In 2022, artist Tariqa Waters completed work on a crosswalk at the intersection of Occidental Avenue South and South Jackson Street in Pioneer Square.

== Guerilla crosswalks ==
In September 2021, residents painted a crosswalk at the intersection of Greenwood Avenue North and North 83rd Street. They were reportedly frustrated from waiting for crossings to be installed. SDOT removed the crossings six months later. Initially planned to be completed in 2021, but delayed as a result of the COVID-19 pandemic and supply chain issues, SDOT painted crossings in October 2022.

Community members painted a zebra crossing at Harvard Avenue and Olive Way on Capitol Hill on November 14, 2022. SDOT removed the crosswalk two days later.

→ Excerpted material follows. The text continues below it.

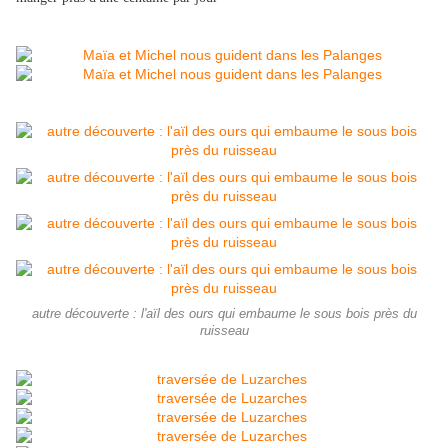
autre découverte : l'aïl des ours qui embaume le sous bois près du
ruisseau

SDOT said in a statement, "We have heard the message loudly and clearly that the public wants more crossing and safety improvements. We appreciate the passion which has driven someone to paint their own crosswalk, however this is not the right way to voice your desire for change." On social media, the agency said, "we are always interested in working with residents and businesses on ways to make walking safer and more comfortable and will evaluate the intersection to see how we might replace the unauthorized crosswalk. In the meantime, it will have to be removed."

Council member Andrew Lewis criticized SDOT's decision to remove the crosswalk.